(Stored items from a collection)
◆ ◆ ◆ ◆ ◆ ◆ ◆
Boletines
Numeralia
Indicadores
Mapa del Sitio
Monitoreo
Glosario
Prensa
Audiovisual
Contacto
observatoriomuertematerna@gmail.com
◆ ◆ ◆ ◆ ◆ ◆ ◆
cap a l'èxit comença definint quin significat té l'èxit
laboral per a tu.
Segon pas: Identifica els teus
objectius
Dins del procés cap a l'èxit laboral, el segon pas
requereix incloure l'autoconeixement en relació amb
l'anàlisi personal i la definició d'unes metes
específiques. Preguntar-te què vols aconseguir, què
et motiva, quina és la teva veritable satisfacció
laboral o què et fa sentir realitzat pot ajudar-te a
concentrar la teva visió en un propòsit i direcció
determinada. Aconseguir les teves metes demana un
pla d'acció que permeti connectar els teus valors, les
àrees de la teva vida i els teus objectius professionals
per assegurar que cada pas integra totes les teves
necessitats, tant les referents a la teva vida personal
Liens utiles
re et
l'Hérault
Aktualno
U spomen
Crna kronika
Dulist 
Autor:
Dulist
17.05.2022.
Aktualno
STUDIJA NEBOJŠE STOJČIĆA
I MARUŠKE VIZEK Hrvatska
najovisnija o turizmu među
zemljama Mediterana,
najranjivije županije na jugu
◆ ◆ ◆ ◆ ◆ ◆ ◆
§ **EXERCISE**:
Find how many lines in the entries above use the word "èxit". Write the number alone.

§ **WORKED SOLUTION**:
2